- LISTED ENTRIES -
▬▬▬

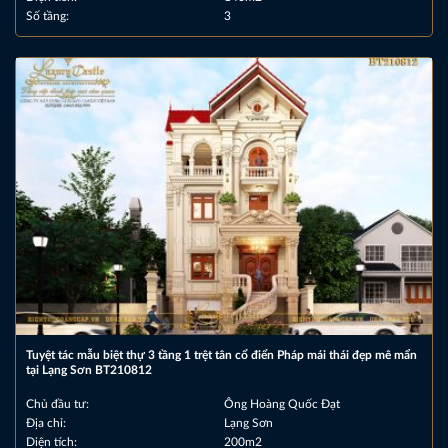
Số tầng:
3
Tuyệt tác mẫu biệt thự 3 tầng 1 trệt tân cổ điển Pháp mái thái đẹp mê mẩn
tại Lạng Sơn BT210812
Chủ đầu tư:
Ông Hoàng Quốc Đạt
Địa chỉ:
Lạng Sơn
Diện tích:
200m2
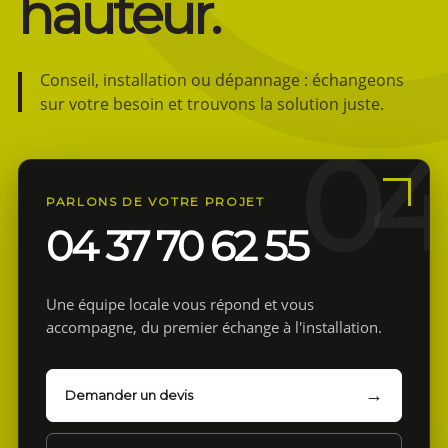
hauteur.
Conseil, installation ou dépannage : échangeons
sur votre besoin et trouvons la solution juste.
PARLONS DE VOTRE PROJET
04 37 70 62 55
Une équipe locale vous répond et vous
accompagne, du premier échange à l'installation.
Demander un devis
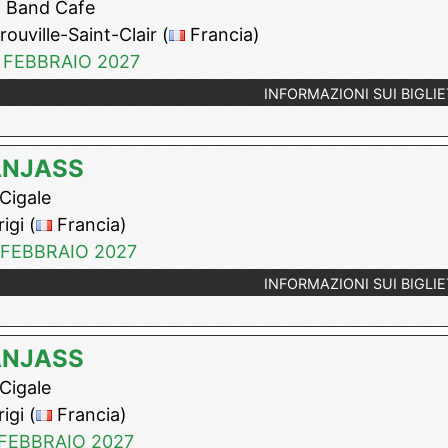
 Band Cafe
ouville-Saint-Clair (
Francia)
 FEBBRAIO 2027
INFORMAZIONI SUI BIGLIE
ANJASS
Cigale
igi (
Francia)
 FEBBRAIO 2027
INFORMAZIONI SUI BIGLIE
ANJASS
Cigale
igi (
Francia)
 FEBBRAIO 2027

▬▬▬

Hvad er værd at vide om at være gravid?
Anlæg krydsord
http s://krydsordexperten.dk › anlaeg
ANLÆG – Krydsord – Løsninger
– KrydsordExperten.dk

▬▬▬

- WORK ITEM -
If a line in the records above contains "tầng", copy that line.

- WRITTEN RESPONSE -
Số tầng:
Tuyệt tác mẫu biệt thự 3 tầng 1 trệt tân cổ điển Pháp mái thái đẹp mê mẩn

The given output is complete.